Barges rest up along the River Lea decorated in Nepalese colours – mud reds, indigo and ochre. A local pub by a redbrick council estate spills people out into the early summer evening. Misplaced pudding-faced walkers, urban and ashen skinned, clutch their pints and look out to wide savannahs of wire sharp grass that grow beyond the swamp reeds of a still distant marshland. Chewing the crisp packet fat over memories of long distance walks: exaggerated escapes from concrete chokey and unlikely fishing exploits and tips swapped and passed on: ‘put Perrier in this canal and you could oxygenate the dead.’ Fish rise like aquiline Christs from sunken tramways set beneath the fine silt bed.  As if on cue, a salmon with a display of temper cruises by, belly up, rung free from its cellophane tomb wrap (courtesy of the local Tesco Superstore) – a smile of slash gut, a grinning fish coyote, its scaly skin shimmering silver and purples amongst the petrol whirl-wash of slow moving water.

 

You’re as likely to see a discarded shopping trolley or a deserted desert boot as any living being float upon this surface; but there are lovers here. Lone couples circle in the fringes, promenading the mud banks. Held close on one side by the claustrophobic, crumbling outskirts of the city and on the other by fields of secret kisses calling, blush tinged in the spreading sunset – the promised melt of soft lips joined. They walk in twos like swooning Bobbies on the beat; their fingers interweaved behind their backs. Dusk is their time to take the air, now momentarily sweet, before the sun floats down to disappear and the evening draws in and closes out the light.

 

Swans form couples too, but one swims alone: Tony, named after a long-necked former defender of these parts, Tony Adams. He moves with a ferocious glandular reputation to live up to; encased in a brick-hard armour of snow pelt, he hisses like a tomcat if you get too close.

 

 

Downriver on the bank, the famous Dalston Heron poses on stilt-like old man’s legs. He is as still as night and cranes his telescopic neck and haughtily gives the eye, his calm shape-shifting in the shadows, his presence benign and balanced, somehow comforting. But a raucous bellow of noise comes from a pub and he takes his uptight walk and moves away.

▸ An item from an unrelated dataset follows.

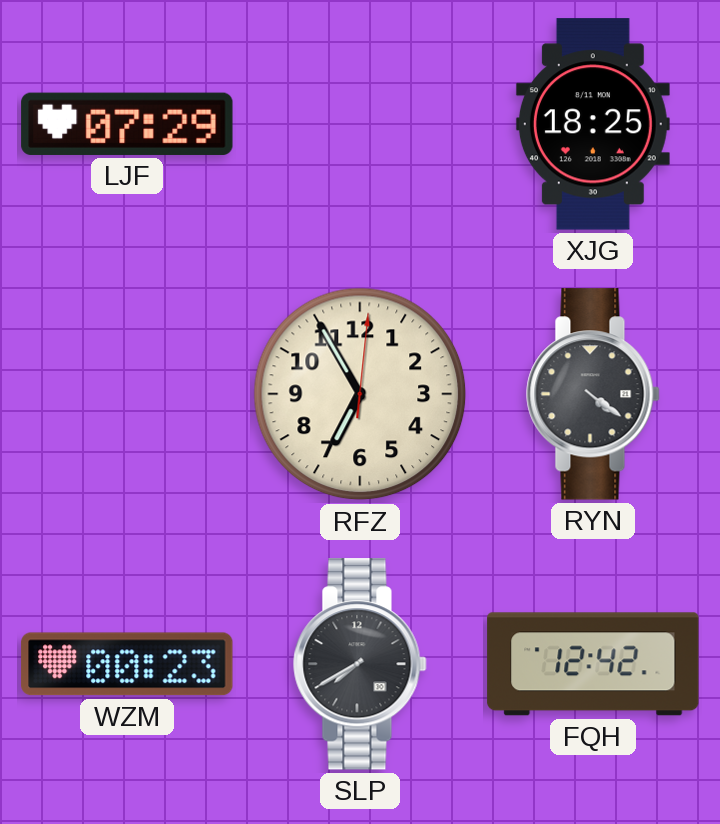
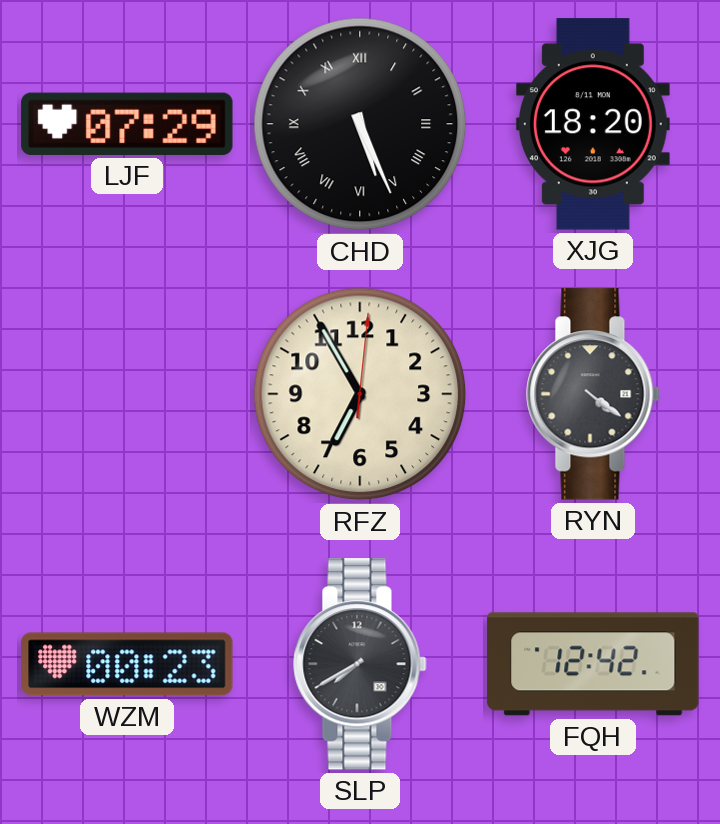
CHD: none -> 5:26
XJG: 18:25 -> 18:20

A group of red faces nestled together on pint filled tables jab their tongues and shout out the odds. And from there comes a small boy, escaping his drunken mother’s shackles, emerging between heavy adult legs, and rubbing at his eyes. He moves towards the heron, which stands quietly by a wall, its feathers blurring in the breeze. The boy reaches out with his hands and the heron lays his long, red bill gently on the boy’s shoulder. And they find a space, air cuddled in between, and slowly rock: a melancholic waltz. From the aggravated throng splinters a shard of angular spite: ‘Sean, where the fuck are you?’

      

       

                                                                                                                                     

  


                                                                                                                                                                                                

 

                                                                                                                                                                                

 

Bobbing close by, like a small balsa wood boat, is a protective coot who blows his tiny soul trumpet through a Burger King straw – Zoot the Coot, whose shrill call-melody seems to rest on the woman’s pitch each time she cries out. ‘Sean!’; blast of coot; ‘Fucking hell, Sean!’; more blast of coot until the boy and the heron are suddenly gone, and all is quiet again.

In a park, a small red vixen slinks into the bushes where her family waits. The moon passes shadows and light between the clouds, as the night rolls softly on the velvety, ebbing sheen of the canal. And there, high on the grass, are the boy and the heron – suddenly lit, finding places to hide and spotlights of moon dust to play and emerge into. The heron is watchful, standing proud, as the boy runs down a slope, his arms flapping through the air.